RECORDED DATA »

○ ○ ○ ○ ○

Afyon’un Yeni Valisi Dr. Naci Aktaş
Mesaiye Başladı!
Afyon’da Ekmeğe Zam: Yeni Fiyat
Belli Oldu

○ ○ ○ ○ ○

WORK TASK »
Go through the listing above and return every line where the word "Afyon" occurs.

REPLY »
Afyon’un Yeni Valisi Dr. Naci Aktaş
Afyon’da Ekmeğe Zam: Yeni Fiyat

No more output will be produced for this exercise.